KARACHI: The American pancake chain, International House of Pancakes (IHOP), will open its first restaurant in Karachi by the end of this month, the Pakistani business group bringing the famous breakfast menu to Pakistan said this week.
With a population of some 220 million people, Pakistan offers a huge market for consumer businesses, especially in the culinary sector that is a vital source of entertainment in the conservative Muslim nation of 220 million.
Almost all international food chains have a presence in the country.




An IHOP restaurant is seen in Baldwin Park, California August 2, 2011. (REUTERS)
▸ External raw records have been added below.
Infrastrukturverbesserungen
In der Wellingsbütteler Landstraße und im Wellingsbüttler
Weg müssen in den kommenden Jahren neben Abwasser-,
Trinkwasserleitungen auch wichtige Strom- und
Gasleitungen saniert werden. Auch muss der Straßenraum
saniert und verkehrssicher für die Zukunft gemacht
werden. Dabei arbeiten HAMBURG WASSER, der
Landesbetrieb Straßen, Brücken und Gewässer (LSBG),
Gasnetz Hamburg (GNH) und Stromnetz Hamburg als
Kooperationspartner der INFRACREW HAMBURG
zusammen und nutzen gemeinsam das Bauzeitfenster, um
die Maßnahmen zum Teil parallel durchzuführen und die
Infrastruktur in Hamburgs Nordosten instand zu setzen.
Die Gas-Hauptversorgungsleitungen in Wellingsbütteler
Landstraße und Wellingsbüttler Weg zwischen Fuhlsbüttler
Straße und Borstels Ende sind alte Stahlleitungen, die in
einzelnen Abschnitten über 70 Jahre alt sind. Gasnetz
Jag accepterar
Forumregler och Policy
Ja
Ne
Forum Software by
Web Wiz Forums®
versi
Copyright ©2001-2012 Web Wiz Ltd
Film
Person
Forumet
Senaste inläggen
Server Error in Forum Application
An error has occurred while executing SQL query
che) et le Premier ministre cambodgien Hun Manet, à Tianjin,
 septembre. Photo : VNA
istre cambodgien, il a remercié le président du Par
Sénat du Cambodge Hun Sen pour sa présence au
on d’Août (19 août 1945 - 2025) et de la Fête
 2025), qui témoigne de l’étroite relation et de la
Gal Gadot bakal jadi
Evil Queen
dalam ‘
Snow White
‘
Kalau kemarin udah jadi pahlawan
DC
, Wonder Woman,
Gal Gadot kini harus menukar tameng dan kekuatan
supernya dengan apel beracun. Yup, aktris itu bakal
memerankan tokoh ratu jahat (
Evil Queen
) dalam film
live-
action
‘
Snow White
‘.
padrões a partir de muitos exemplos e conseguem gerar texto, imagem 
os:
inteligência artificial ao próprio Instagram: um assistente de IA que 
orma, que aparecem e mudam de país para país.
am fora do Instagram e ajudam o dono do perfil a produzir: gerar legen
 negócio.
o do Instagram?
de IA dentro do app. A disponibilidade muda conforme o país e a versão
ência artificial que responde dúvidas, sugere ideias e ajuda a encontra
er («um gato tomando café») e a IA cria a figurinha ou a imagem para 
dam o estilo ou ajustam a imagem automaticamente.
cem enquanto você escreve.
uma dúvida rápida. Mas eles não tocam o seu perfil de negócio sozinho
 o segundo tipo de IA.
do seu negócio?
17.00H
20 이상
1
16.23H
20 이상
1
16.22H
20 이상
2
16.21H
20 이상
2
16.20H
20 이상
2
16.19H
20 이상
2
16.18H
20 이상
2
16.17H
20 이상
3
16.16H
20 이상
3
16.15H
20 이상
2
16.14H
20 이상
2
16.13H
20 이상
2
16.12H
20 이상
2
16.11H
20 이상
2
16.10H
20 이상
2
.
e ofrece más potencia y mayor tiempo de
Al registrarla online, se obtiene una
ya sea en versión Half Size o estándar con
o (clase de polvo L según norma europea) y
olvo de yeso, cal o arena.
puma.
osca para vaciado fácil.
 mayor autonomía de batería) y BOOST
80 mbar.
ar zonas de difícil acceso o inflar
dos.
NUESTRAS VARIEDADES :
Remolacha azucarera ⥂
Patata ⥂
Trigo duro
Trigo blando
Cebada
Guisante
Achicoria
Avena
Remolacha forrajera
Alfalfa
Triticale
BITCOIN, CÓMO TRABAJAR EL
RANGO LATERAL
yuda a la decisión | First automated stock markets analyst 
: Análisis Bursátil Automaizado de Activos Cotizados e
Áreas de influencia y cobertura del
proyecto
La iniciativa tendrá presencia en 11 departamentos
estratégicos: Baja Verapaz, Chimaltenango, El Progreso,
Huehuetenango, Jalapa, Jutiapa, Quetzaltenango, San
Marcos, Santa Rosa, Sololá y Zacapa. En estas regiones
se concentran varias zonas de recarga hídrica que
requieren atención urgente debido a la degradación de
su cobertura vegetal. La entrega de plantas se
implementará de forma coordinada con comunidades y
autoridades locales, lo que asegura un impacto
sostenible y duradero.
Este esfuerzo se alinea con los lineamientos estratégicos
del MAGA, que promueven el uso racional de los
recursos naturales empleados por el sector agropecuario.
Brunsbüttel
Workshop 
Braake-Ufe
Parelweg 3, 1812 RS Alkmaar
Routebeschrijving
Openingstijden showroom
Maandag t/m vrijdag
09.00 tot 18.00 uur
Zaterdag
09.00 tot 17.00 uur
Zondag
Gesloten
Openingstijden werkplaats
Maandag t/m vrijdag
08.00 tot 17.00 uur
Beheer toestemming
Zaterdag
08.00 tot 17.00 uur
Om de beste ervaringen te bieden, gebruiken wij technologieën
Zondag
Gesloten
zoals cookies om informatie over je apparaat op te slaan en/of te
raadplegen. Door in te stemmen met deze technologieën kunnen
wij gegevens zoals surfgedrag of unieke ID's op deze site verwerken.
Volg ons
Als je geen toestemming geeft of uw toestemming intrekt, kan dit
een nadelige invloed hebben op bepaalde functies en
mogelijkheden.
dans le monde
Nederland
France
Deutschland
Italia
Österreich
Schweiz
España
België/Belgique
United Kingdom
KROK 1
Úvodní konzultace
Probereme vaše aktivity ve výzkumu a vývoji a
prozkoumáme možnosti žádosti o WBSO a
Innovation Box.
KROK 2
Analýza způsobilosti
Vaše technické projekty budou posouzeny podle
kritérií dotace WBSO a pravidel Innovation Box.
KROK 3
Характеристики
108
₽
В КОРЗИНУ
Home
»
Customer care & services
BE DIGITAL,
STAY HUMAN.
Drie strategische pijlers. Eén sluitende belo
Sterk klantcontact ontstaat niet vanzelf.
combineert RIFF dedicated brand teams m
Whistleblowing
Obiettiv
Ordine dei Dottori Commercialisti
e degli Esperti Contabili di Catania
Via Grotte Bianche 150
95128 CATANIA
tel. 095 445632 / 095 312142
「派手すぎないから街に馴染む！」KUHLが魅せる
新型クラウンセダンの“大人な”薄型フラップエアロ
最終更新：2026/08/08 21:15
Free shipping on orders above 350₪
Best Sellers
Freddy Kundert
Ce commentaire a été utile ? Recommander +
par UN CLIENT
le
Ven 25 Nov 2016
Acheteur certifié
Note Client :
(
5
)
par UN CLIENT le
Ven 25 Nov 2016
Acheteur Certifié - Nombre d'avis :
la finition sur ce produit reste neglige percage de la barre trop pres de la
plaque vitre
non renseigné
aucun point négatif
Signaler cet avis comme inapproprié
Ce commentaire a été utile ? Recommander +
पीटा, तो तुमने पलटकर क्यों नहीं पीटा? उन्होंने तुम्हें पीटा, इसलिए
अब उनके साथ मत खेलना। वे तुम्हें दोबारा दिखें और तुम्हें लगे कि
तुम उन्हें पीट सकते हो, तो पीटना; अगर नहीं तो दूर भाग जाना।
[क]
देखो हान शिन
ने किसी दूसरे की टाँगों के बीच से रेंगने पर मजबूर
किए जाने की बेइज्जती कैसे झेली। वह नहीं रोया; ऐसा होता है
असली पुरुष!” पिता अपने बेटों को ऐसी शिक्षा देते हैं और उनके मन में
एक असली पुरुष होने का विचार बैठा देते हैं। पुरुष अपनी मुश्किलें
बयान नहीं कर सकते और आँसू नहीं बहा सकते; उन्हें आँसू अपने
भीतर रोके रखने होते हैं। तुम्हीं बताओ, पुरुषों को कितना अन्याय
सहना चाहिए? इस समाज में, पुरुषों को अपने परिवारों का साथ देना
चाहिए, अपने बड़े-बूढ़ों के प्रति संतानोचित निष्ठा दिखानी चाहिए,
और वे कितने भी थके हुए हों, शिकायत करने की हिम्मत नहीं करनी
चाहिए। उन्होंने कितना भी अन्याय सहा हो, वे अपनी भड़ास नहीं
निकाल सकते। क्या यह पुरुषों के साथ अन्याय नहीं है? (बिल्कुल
In 2018, Dine Brands Global Incorporation, the California-based parent company of IHOP, announced a deal with Pakistani food and beverage giant Gerry’s Group to open 19 restaurants in Pakistan in the next five years as part of an Asia expansion plan.
“We are going ahead with the plan and the first of the IHOP restaurants will be launched in Pakistan by the end of this month,” Akram Wali Muhammad, managing director of Gerry’s Group, told Arab News on Wednesday. “Starting with Karachi, more restaurants will be opened in Lahore, Islamabad, Sialkot, and Faisalabad.”
He said a bare minimum investment of around $22-25 million would be required to set up the 19 restaurants.
Muhammad said Pakistani businesses were bullish and gradually recovering after lockdowns imposed in March to curb the spread of the coronavirus pandemic. “People are excited and we are on target,” he added. “The COVID-19 outbreak had slowed progress on the American pancake restaurant but now we are catching up again.”




The Internation House of Pancakes celebrates National Pancake Day by offering free pancakes to the community on in Harlingen, Texas, on March 3, 2015 (AP)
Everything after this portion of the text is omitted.